A national economy is a Rube Goldberg kind of contraption. It is fueled by millions of individual workers providing goods and services, buying some of those goods and services, exporting some of them, and saving part of their share of the profit to invest for the future. The machine is so complex that even the economic model builders can't keep track of all the variables.
But one factor is not complex. Societies need to raise productivity if they are to prosper. And productivity can increase only so far through Gorbachevian calls for heroic Stakhanovite performance by workers. More productive equipment is needed -- now more than ever. Industries that introduce highly automated equipment see quantity and quality of output increase and rejection rates for defective products decline.
To buy the computers and automatic controls needed for such plant modernization requires investment capital. Such capital comes from corporate and individual savings.
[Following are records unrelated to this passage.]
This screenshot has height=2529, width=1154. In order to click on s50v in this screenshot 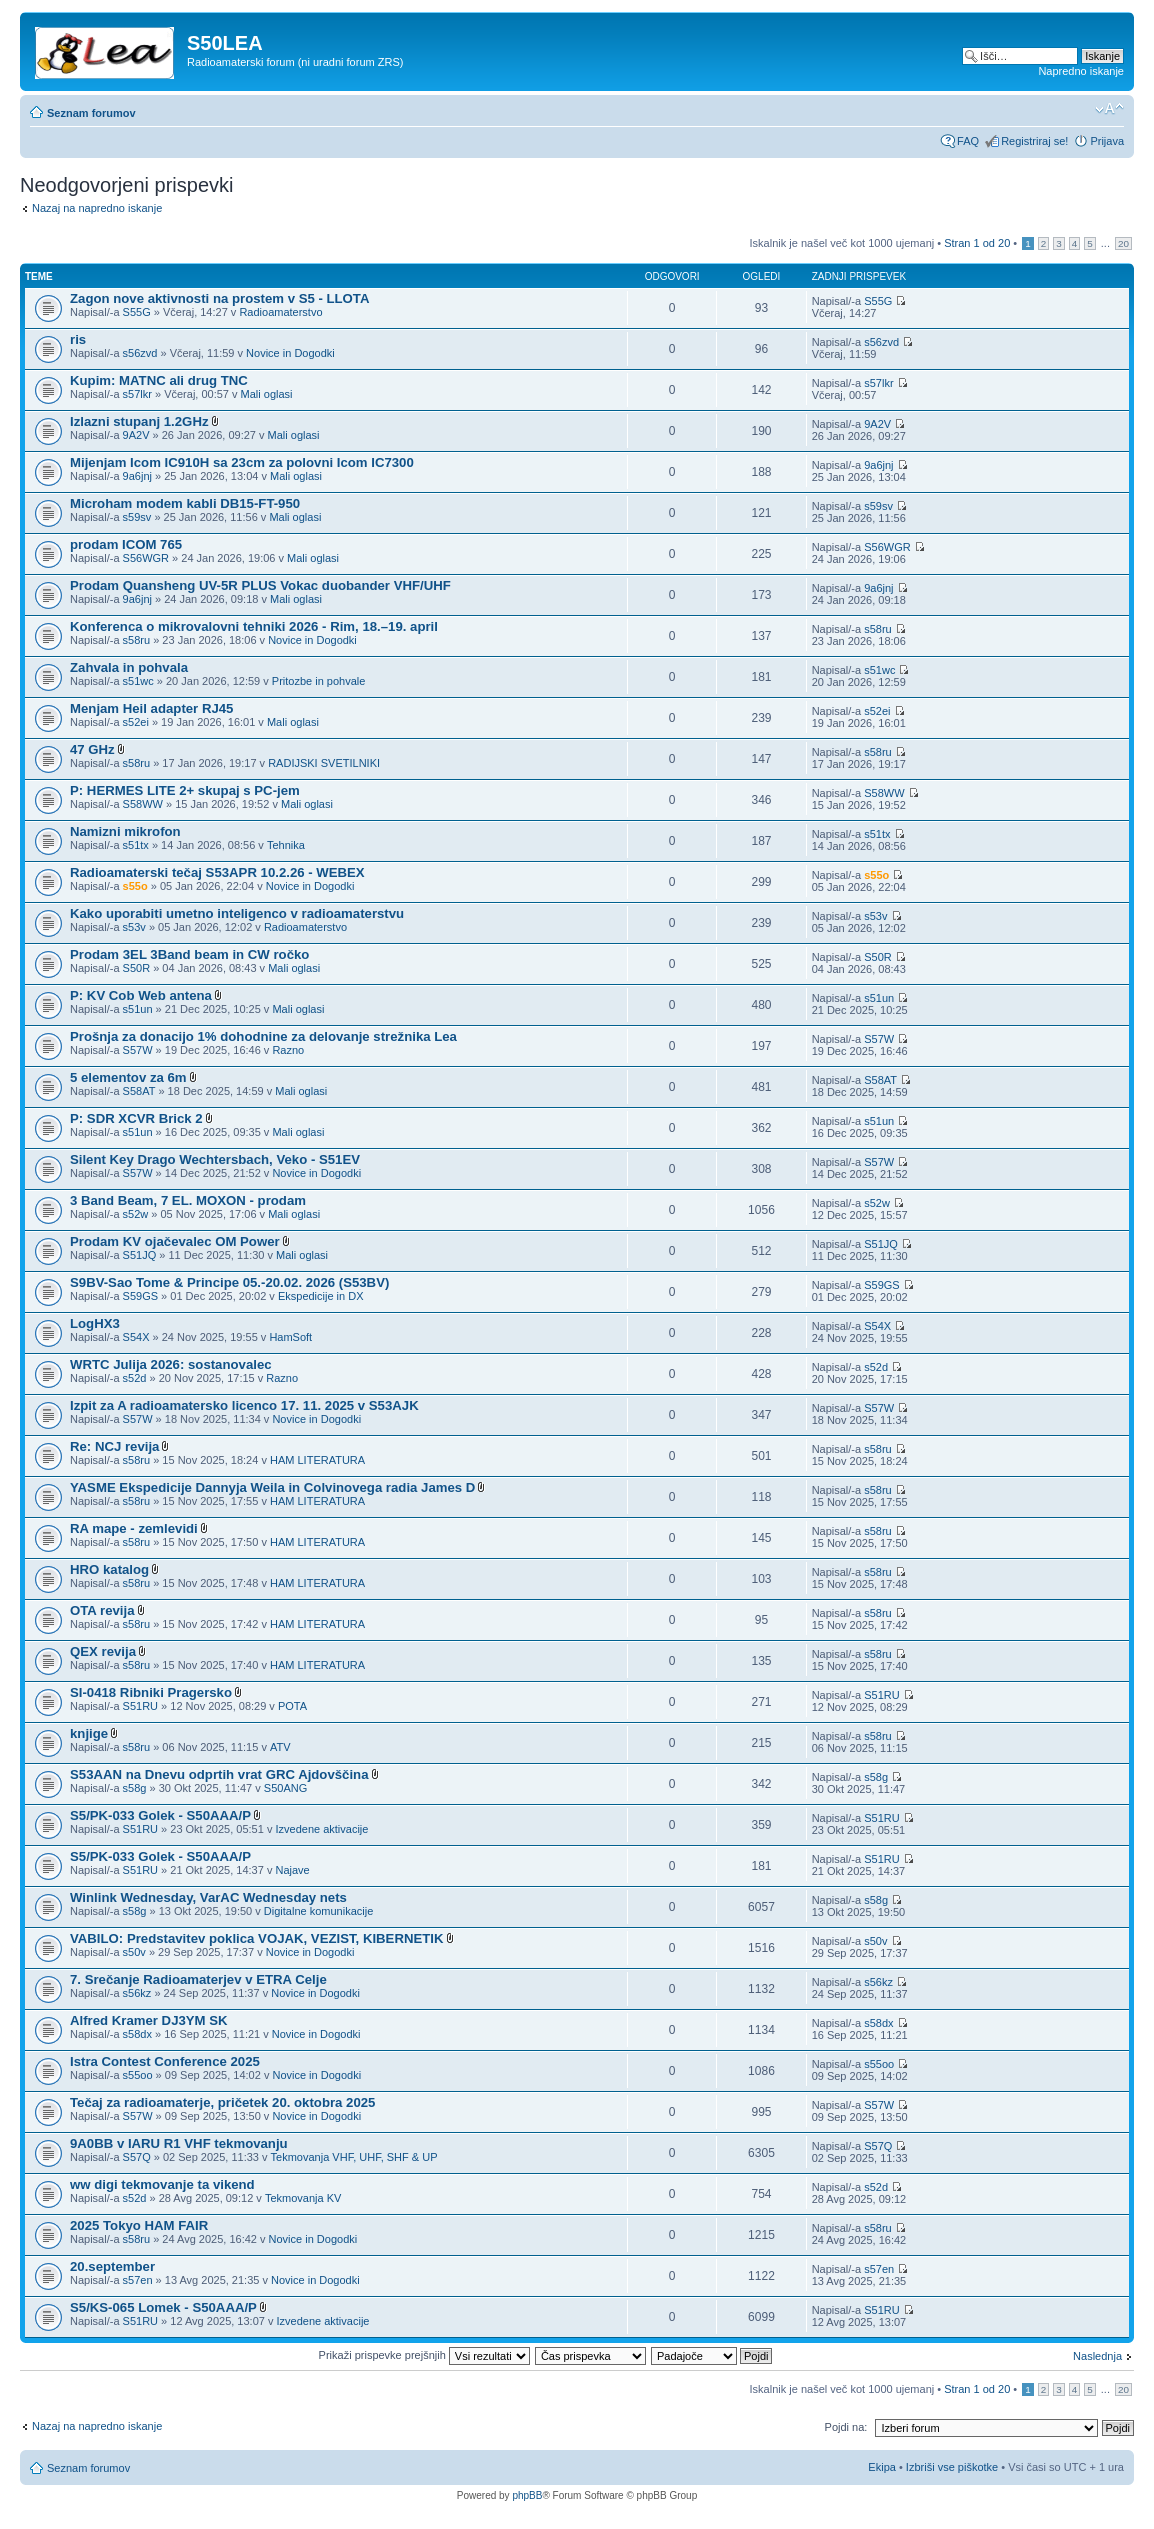 , I will do `click(134, 1952)`.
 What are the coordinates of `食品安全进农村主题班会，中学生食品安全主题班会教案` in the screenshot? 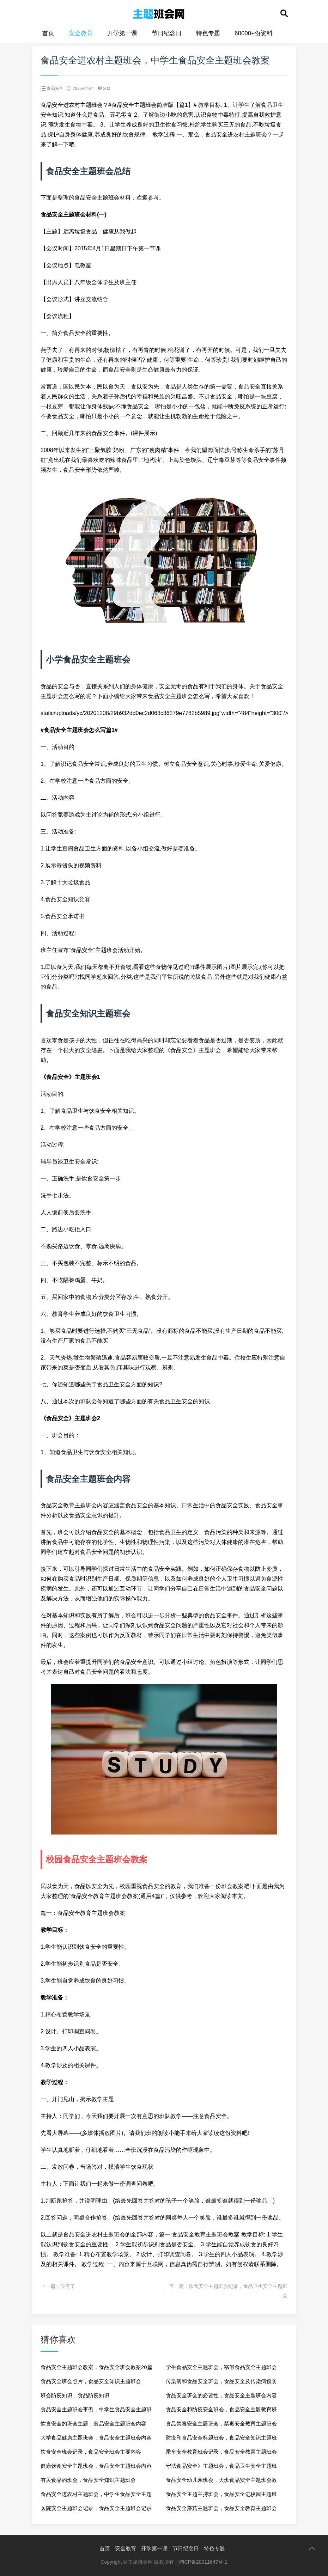 It's located at (96, 2496).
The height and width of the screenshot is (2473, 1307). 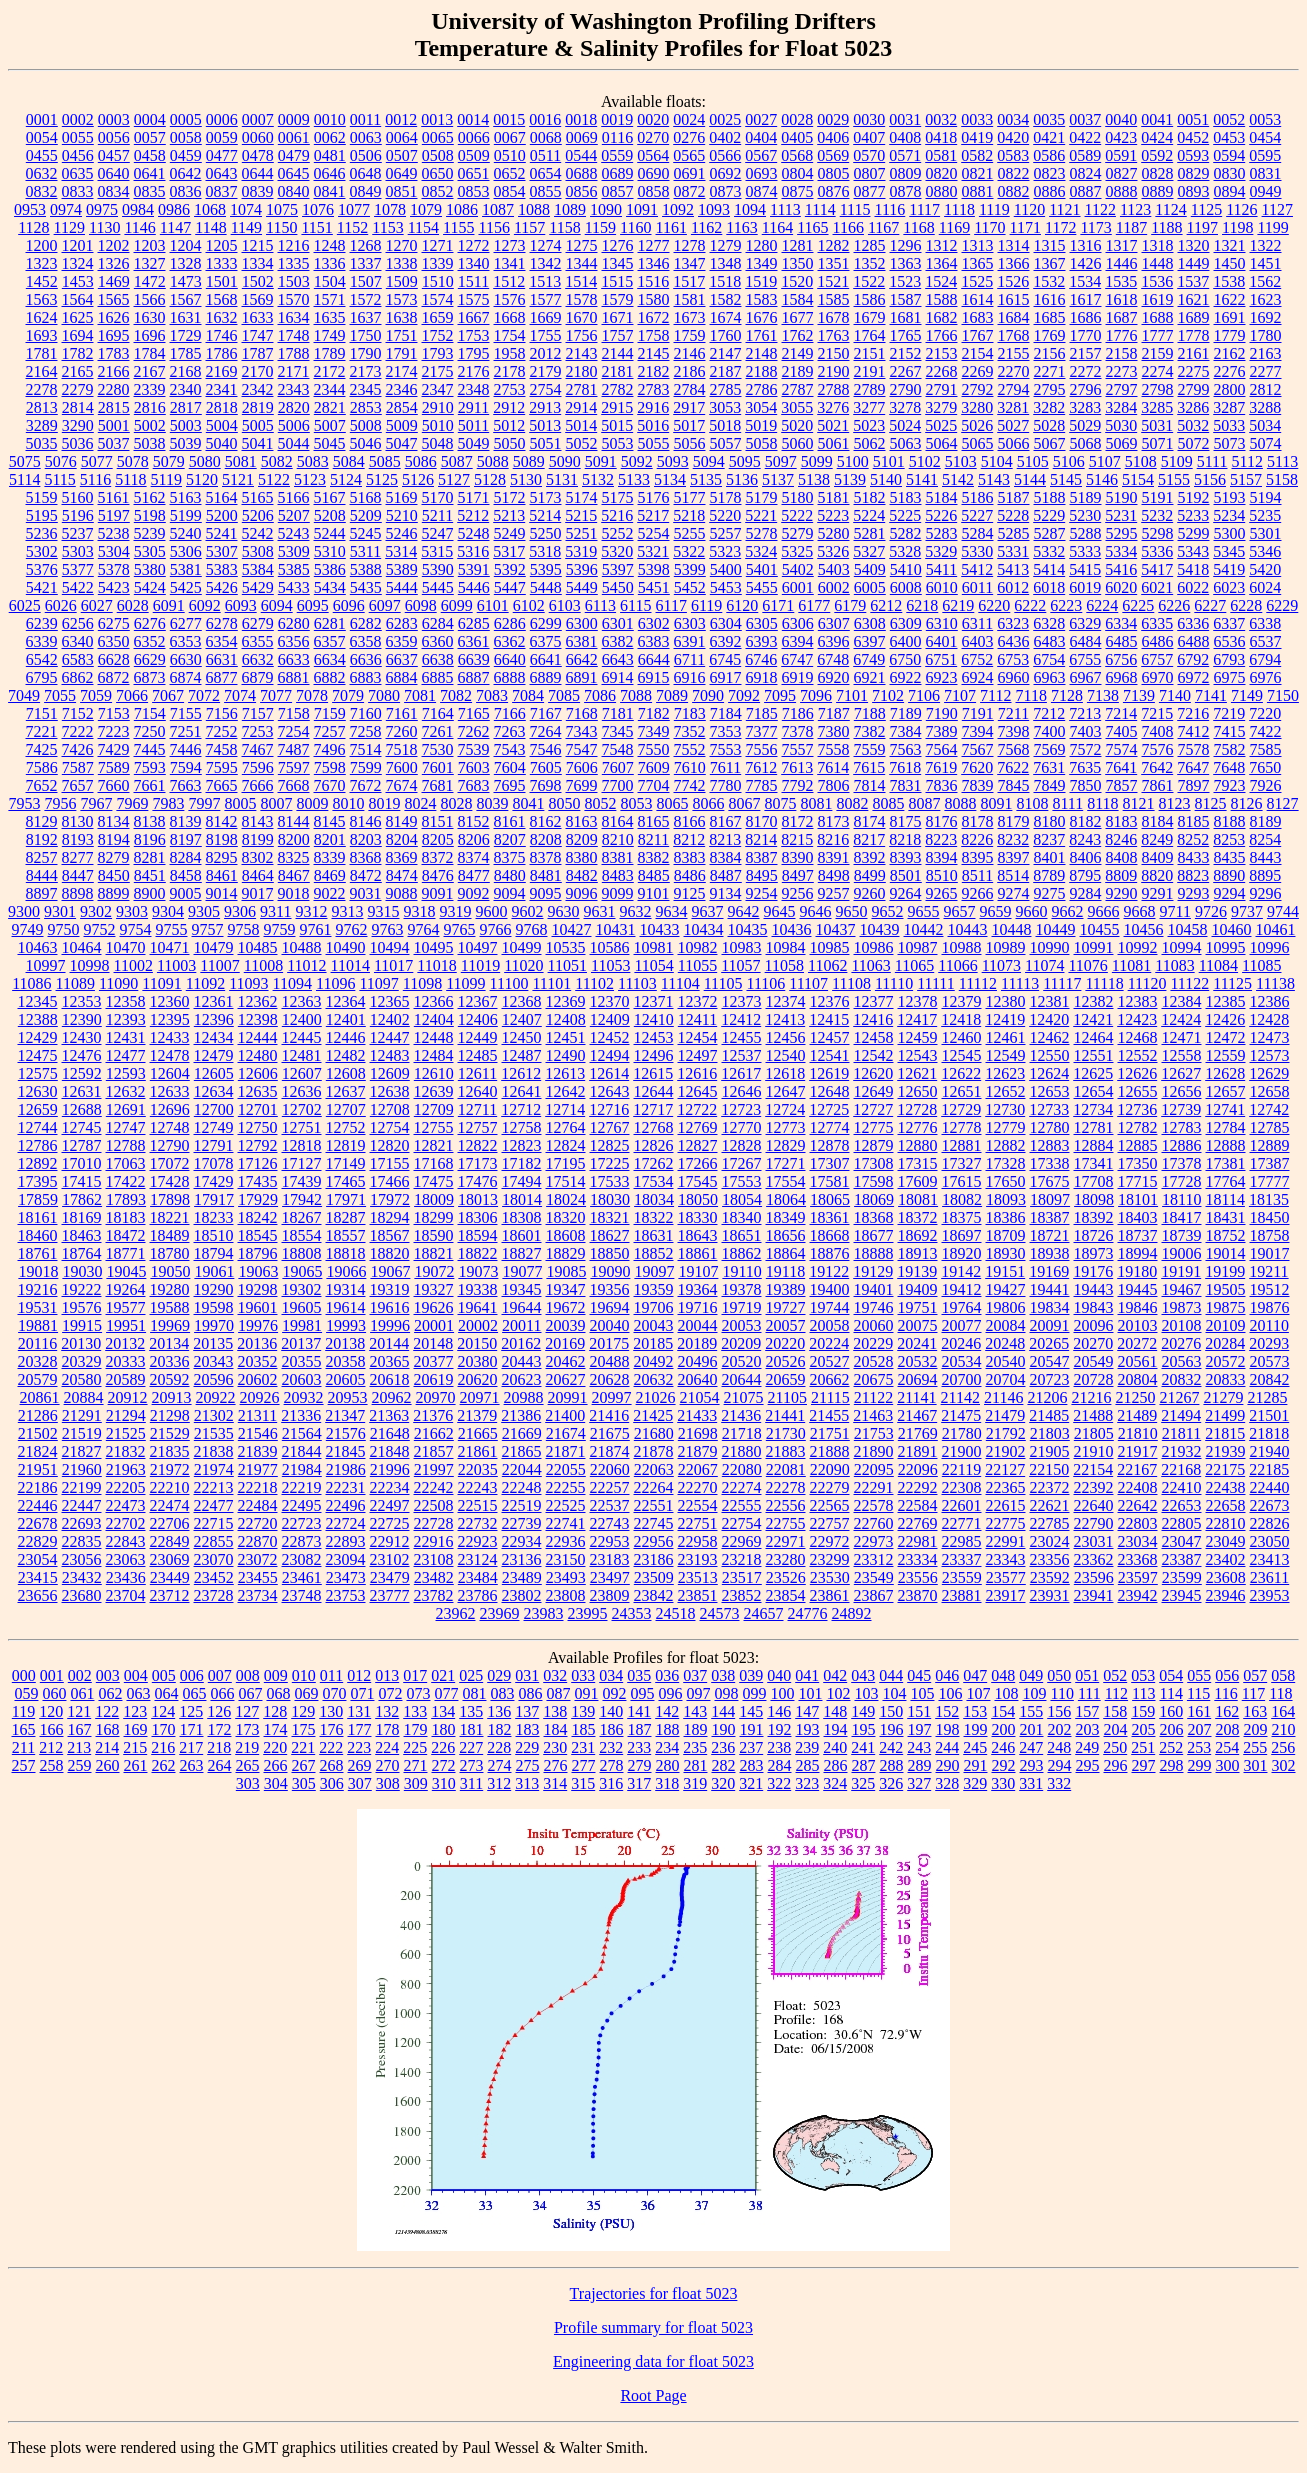 I want to click on 19063, so click(x=258, y=1271).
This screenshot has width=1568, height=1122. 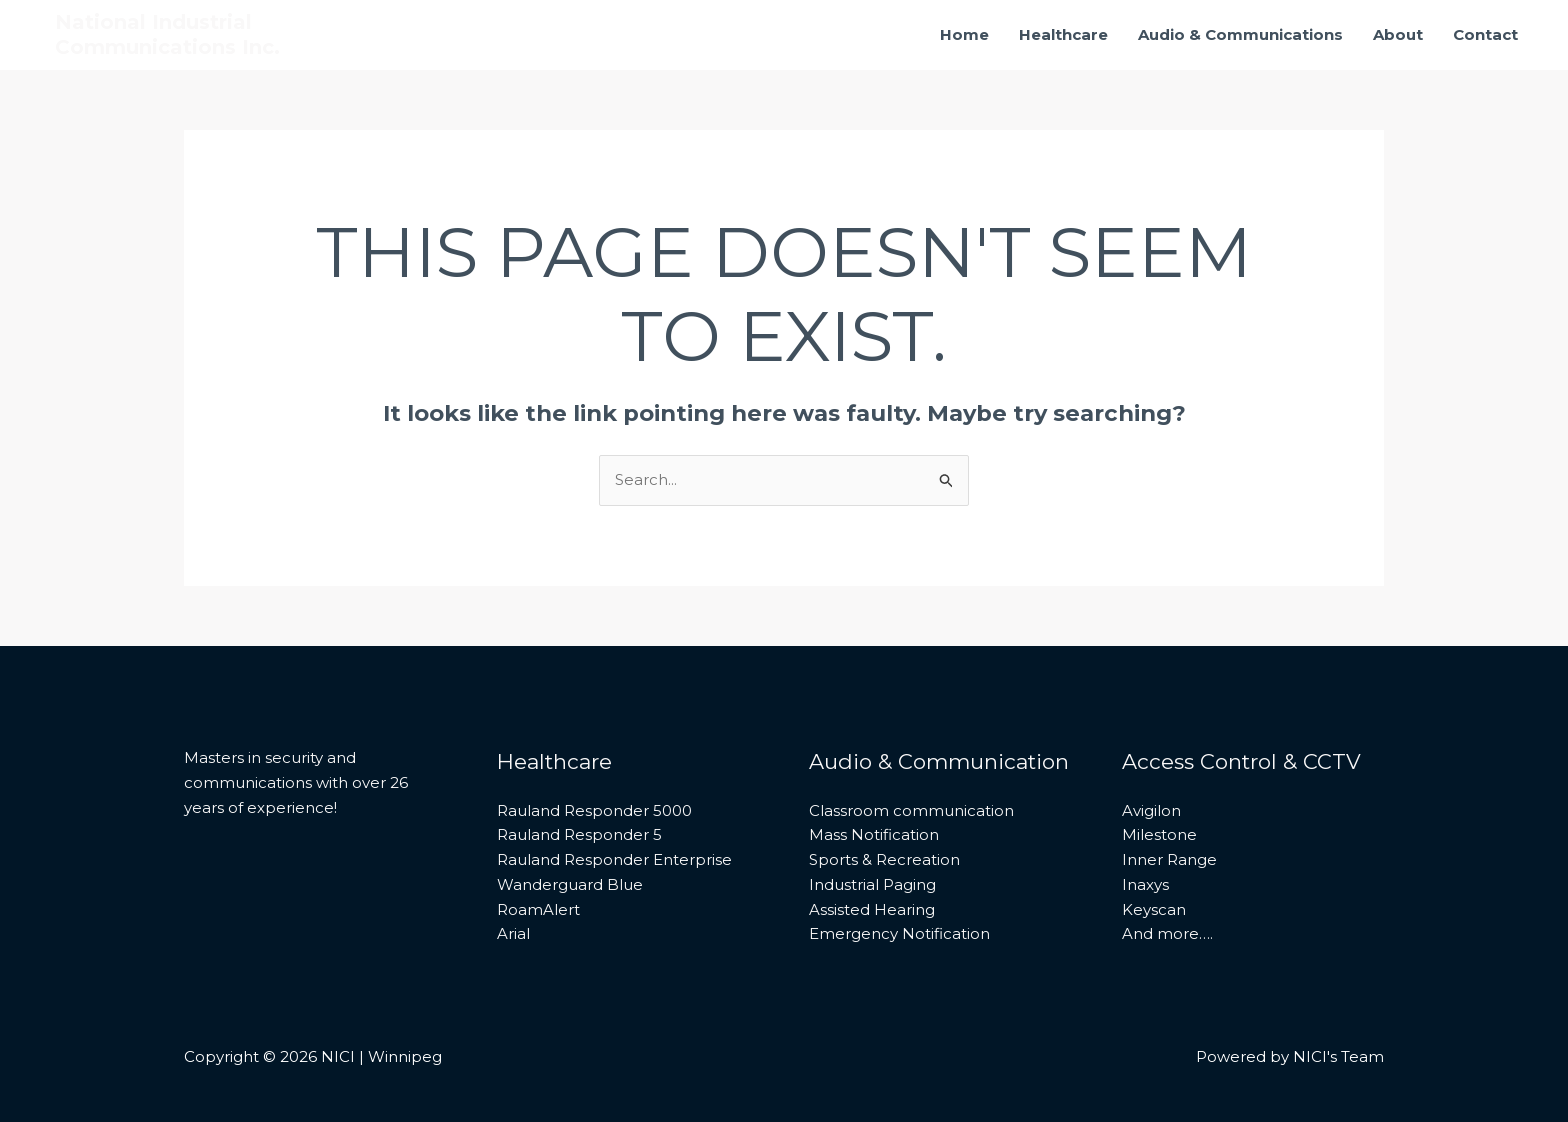 I want to click on Arial, so click(x=513, y=933).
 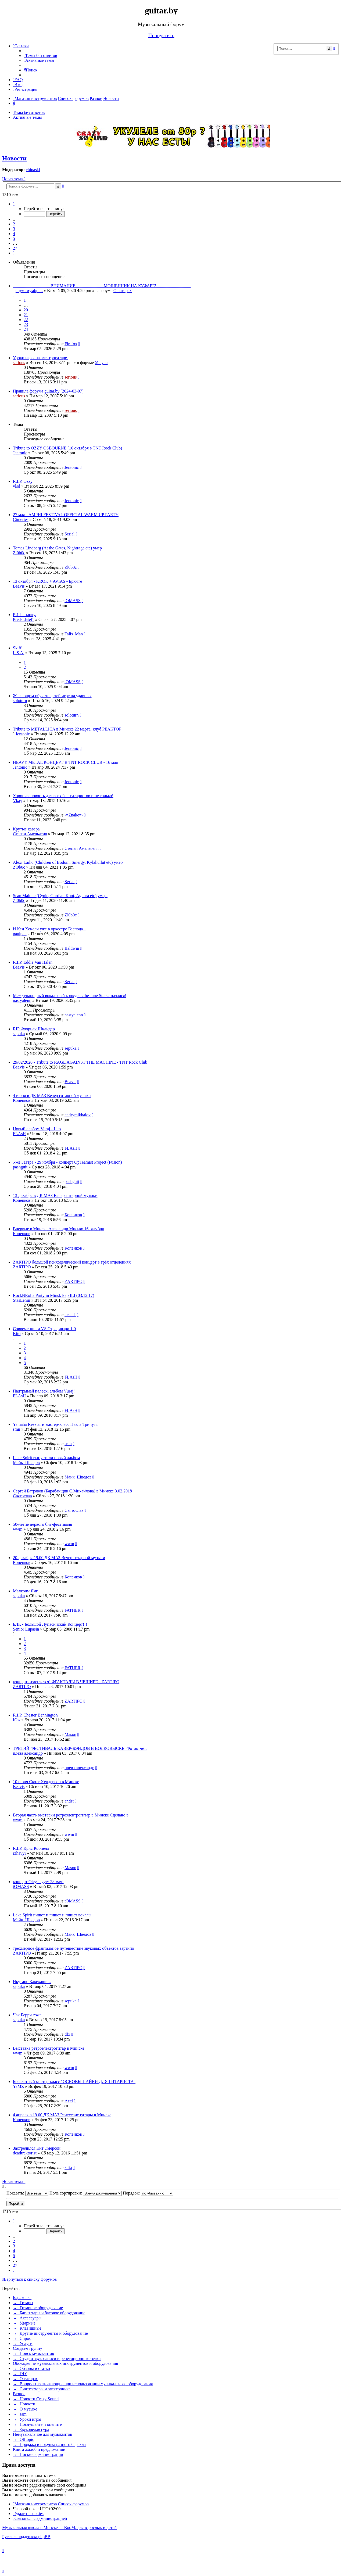 I want to click on rzhavyi, so click(x=19, y=1853).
But is the IRA really such a good savings vehicle?
Since IRAs were introduced, the American savings rate has wavered, but generally declined from its already low average in the 1970s. And, because IRAs defer taxation until retirement, they have cut government tax revenue. So they have added to the deficit in recent years. Critics say that IRAs have not added that much to total savings anyway. Much of the $2,000 that working Americans are annually allowed to save free of tax appears to have been shifted from already-saved funds. Ergo, it is only the affluent and relatively affluent who are saving through IRAs.
There is some justification to these criticisms. But there are, nonetheless, strong reasons for the Senate and the eventual Senate-House conference committee to restore the full IRA tax credit in tax reform legislation.
The chief reasons:
1. America needs to save more. As already noted, savings create investment capital, which buys plant modernization, which increases productivity, which means a higher standard of living in future.
2. Americans need to be wooed into recovering the saving habit. IRAs are a widely publicized vehicle for reminding a new generation of this virtue practiced by many of their ancestors.
3. IRAs need not be the preserve of the upper-income and upper- middle-income groups. President Reagan, leaders in his administration, and leaders in large and small business can stimulate more blue-collar participation. One way to do so is to encourage more payroll withholding IRA plans.
The biggest deterrent to IRA saving is the feeling of many wage earners between January and April each year that they don't have $2,000 to save. That could be reversed if small regular paycheck deposits were made. The total at year-end could range from a small amount (perhaps $500) to the limit ($2,000).
Take-home pay would be only slightly dented (since tax withholding would also be lower). And employees would likely be converted to the saving habit as soon as they began to see the magic of tax-free compounding begin to take effect. (House and Senate cuts in the amount which firms can withhold under the more generous 401-K retirement plans should not impede moves to get smaller, less-wealthy firms to adopt an IRA withholding program.)
Overall, the Senate Finance Committee's tax reform bill moves in the right direction. But it does not improve fairness between generations. It tends to lead to gratification for the present generation at the expense of the next generation. It also sells some snake-oil in claiming that reduction of tax brackets from 14 to just two (15 and 27 percent) is ``simplification.'' There's nothing simpler about two brackets, since taxpayers have only to look up their tax in a table anyway. What the two-bracket proposal does is load middle-income taxpayers with the same rate as upper income payers. Without this loading upon the great mass of citizens in the middle the program would not pay for itself (be ``revenue neutral'').
And that raises the last question about restoring IRAs to the Senate bill: How could compensating tax revenue be found?
The problem is likely to solve itself in an eventual Senate-House compromise on the top tax rate. But if that anticipation is not enough, the Senators might raise excise taxes, lower the personal exemption, and/or look again at the formula for taxing social security paid to upper-income retirees.
Earl W. Foell is editor in chief of The Christian Science Monitor.